Howe-Orme mandolinettos

The Howe-Orme name arises from the association of the younger Howes (William H. and Edward F. Howe) of Boston with George L. Orme of Ottawa, Ontario, Canada. A May 1896 newspaper article announced a deal between Orme & Son and the Elias Howe Company for the United States manufacturing rights (on a royalty basis) for "the celebrated Orme guitar and lute banjo.

G. L. Orme was the younger partner in J. L. Orme & Son, a company founded by his father, James L. Orme. J. L. Orme & Son was a retailer of musical instruments, primarily pianos and organs, and a publisher of sheet music. They also had a musical instrument factory for their violins and guitars over their piano "wareroom". Like Elias Howe, Jr., J. L. Orme was deceased by the time that the Howe-Orme instruments appeared and his son, George, ran the company.

George Orme was an associate of James S. Back, with whom he shared patent rights to the musical instrument design that became the hallmark of Howe-Orme instruments. This design, first described in an 1893 patent (U. S. Patent No. 508858) awarded to Back with half-ownership assigned to Orme. The critical feature described in the patent is a "raised longitudinal belly ridge" extending along the top of the instrument, under the strings, from the end of the fingerboard to the tailpiece. The innovation is depicted on a guitar in the patent application but the patent text makes mention of its applicability to other stringed instruments. A subsequent design patent (U. S. Patent No. D27560) shows the concept applied to a guitar-shaped mandolin.

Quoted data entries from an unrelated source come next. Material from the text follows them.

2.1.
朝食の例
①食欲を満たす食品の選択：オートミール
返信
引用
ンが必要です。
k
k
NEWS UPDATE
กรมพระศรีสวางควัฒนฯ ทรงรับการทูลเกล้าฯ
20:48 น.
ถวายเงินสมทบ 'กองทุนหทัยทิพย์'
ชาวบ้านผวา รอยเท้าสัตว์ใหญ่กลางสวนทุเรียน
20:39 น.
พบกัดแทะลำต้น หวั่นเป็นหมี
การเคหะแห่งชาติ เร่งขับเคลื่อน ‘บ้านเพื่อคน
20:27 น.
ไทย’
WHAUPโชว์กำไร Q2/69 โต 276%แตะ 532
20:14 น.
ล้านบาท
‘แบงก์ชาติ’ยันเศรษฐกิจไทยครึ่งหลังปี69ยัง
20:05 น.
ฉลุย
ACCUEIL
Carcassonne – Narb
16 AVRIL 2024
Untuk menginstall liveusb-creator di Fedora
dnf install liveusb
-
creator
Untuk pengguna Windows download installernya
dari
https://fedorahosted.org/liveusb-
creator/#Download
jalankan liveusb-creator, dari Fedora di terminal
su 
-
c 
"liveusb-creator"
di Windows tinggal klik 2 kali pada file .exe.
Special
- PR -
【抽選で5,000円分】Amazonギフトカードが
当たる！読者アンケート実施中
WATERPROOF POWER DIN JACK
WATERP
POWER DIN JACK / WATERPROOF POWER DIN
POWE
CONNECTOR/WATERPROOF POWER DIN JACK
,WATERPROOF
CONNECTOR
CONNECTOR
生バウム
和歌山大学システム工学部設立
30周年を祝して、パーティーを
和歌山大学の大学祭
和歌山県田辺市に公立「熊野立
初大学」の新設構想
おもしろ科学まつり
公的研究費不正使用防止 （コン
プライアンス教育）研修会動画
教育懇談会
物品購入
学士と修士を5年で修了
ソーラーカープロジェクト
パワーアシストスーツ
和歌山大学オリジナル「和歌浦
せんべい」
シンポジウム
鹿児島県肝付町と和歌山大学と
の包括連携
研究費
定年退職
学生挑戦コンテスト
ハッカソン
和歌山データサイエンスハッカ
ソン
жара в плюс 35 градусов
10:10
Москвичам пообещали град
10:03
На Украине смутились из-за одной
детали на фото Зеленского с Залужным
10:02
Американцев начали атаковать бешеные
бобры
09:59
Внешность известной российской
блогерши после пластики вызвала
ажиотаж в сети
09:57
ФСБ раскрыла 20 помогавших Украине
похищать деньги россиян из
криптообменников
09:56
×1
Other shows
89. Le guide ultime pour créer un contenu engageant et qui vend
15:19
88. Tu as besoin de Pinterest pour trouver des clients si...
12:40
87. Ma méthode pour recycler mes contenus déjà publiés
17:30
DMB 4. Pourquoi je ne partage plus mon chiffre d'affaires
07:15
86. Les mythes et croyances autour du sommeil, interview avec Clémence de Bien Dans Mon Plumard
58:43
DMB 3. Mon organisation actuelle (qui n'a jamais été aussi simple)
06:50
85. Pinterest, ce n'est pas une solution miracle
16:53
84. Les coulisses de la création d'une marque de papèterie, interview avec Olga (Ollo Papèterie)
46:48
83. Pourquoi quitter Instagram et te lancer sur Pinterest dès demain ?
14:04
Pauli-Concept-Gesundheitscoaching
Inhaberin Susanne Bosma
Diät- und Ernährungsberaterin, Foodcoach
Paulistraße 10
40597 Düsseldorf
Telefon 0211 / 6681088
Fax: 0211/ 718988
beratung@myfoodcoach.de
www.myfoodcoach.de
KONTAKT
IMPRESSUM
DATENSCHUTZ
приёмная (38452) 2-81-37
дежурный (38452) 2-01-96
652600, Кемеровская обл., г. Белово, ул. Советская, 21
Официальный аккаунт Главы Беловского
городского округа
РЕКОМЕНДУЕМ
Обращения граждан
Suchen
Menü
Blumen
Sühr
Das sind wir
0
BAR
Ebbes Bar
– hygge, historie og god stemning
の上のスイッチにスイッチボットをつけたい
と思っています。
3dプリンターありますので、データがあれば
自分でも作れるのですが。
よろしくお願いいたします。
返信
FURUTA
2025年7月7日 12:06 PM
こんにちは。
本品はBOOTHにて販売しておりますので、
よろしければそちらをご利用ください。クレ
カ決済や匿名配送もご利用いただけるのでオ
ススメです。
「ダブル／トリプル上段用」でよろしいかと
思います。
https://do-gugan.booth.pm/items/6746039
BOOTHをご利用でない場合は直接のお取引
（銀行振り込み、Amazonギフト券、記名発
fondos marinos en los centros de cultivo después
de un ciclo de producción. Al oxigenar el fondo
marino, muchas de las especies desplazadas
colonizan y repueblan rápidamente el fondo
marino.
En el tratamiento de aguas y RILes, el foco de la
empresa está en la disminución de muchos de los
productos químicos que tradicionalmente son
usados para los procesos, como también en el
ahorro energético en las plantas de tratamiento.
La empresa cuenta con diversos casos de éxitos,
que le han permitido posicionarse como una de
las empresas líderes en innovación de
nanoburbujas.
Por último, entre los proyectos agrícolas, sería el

That patent was awarded to Edward F. Howe on August 24, 1897.

===Instruments===
The Howe-Orme instrument line comprises several models of guitar and an entire line of mandolin-family instruments including mandolin, tenor mandola, octave mandola, and mando-cello. Howe-Orme instruments were among the first to be produced in the United States in multiple sizes analogous to the members of the violin family. These mandolin-family instruments are unique not only because of the "raised longitudinal belly ridge" but because they are shaped like guitars and have absolutely flat backs. Although guitar-shaped mandolins were subsequently manufactured by other firms, an Elias Howe Company catalog from approximately 1910 notes that the Howe-Orme mandolins were the first such instruments. The catalog also points out the ease of holding a guitar-shaped instrument in contrast to the awkwardness of the bowl-back mandolins of that era.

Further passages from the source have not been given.